Coffee House

Washing up is therapeutic and dishwashers are socialist

26 December 2012

26 December 2012

It’s Boxing Day. Your kitchen worktops are groaning under piles of plates, roasting dishes, pans and champagne glasses. If you’re struggling to persuade anyone in your house to fill the sink with hot soapy water, you should first hand them a copy of Mark Mason’s piece in the Christmas issue of the Spectator, ‘The tao of washing up’. Mark writes that washing up is ‘therapeutic’, a ‘Zen-like state where troubles disappear and inspiration thrives’, threatened only by ‘evil’ dishwashers.

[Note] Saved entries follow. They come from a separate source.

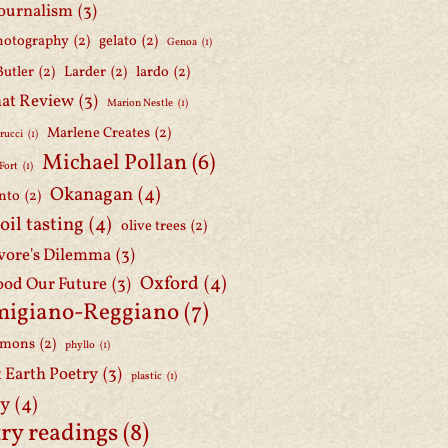
journalism
(3)
hotography
(2)
gelato
(2)
Genoa
(1)
Butler
(2)
Larder
(2)
lardo
(2)
at Review
(3)
Marion Nestle
(1)
Marlene Creates
(2)
rucci
(1)
Michael Pollan
(6)
Fort
(1)
Okanagan
(4)
nto
(2)
 oil tasting
(4)
olive trees
(2)
ore's Dilemma
(3)
Oxford
(4)
ood Our Future
(3)
migiano-Reggiano
(7)
mmons
(2)
phyllo
(1)
t Earth Poetry
(3)
plastic
(1)
ry
(4)
ry readings
(8)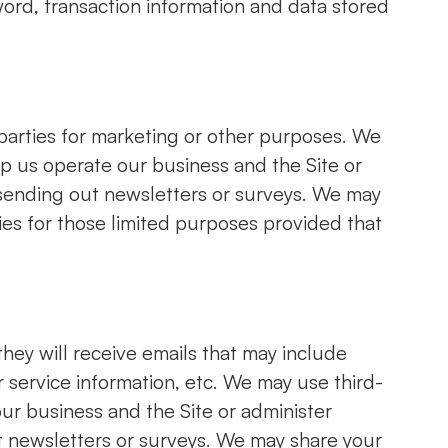
ord, transaction information and data stored
 parties for marketing or other purposes. We
lp us operate our business and the Site or
s sending out newsletters or surveys. We may
ties for those limited purposes provided that
 they will receive emails that may include
service information, etc. We may use third-
our business and the Site or administer
ut newsletters or surveys. We may share your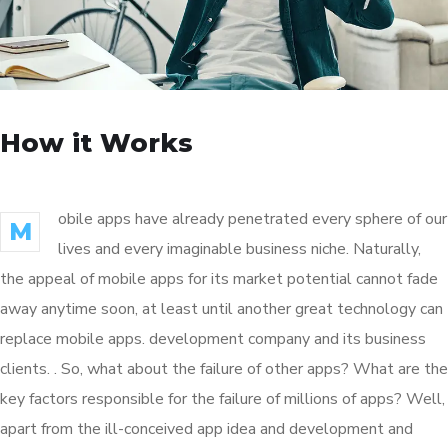
How it Works
obile apps have already penetrated every sphere of our
M
lives and every imaginable business niche. Naturally,
the appeal of mobile apps for its market potential cannot fade
away anytime soon, at least until another great technology can
replace mobile apps. development company and its business
clients. . So, what about the failure of other apps? What are the
key factors responsible for the failure of millions of apps? Well,
apart from the ill-conceived app idea and development and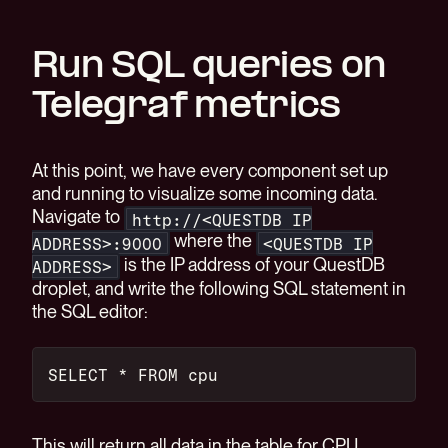
Run SQL queries on
Telegraf metrics
At this point, we have every component set up
and running to visualize some incoming data.
Navigate to
http://<QUESTDB IP
where the
ADDRESS>:9000
<QUESTDB IP
is the IP address of your QuestDB
ADDRESS>
droplet, and write the following SQL statement in
the SQL editor:
SELECT * FROM cpu
This will return all data in the table for CPU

He also details how to get the most satisfaction from a session at the sink:

Like all truly noble endeavours, washing up has time-honoured rituals. ‘Washing as you cook’ is a particular pleasure, allowing regular hits of the drug amidst your peeling and boiling. Real aficionados even extend this to ‘washing as you eat’. Grayson Perry’s wife says he does ‘that wonderful, restful thing of washing up all the dishes between the main course and dessert’. But adding fuel to the theory that washing up has a male bias, she adds: ‘He doesn’t do it if he has a dress on, though. That’s the only annoying thing about living with a transvestite — he thinks it’s feminine to just hang around in a chair.’

If you’re using a bowl, rather than going commando with the ‘sink only’ option, the final pleasure is rinsing out the bowl and wiping its bottom with your cloth (Freudians, please discuss). There’s some famous footage of Margaret Thatcher doing just this. Now there was a washer-upper. So keen was Maggie on the chore that during one prime ministerial visit to Balmoral she insisted on washing up after the barbecue. Bit of a problem there: by tradition this occasion is the Queen’s yearly turn at the task. She even retires to a special hut to do it. Only after some discussion did Her Majesty prevail.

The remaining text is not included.